#### [STUDY MATERIAL]
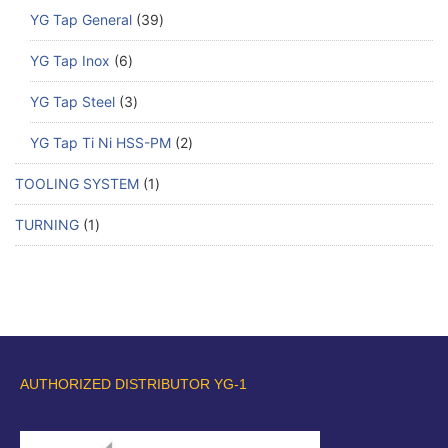
YG Tap General
39
YG Tap Inox
6
YG Tap Steel
3
YG Tap Ti Ni HSS-PM
2
TOOLING SYSTEM
1
TURNING
1
AUTHORIZED DISTRIBUTOR YG-1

#### [THE TASK]
The listing above must be given again exactly, minus its pictures.

#### [EXERCISE SOLUTION]
YG Tap General
39
YG Tap Inox
6
YG Tap Steel
3
YG Tap Ti Ni HSS-PM
2
TOOLING SYSTEM
1
TURNING
1
AUTHORIZED DISTRIBUTOR YG-1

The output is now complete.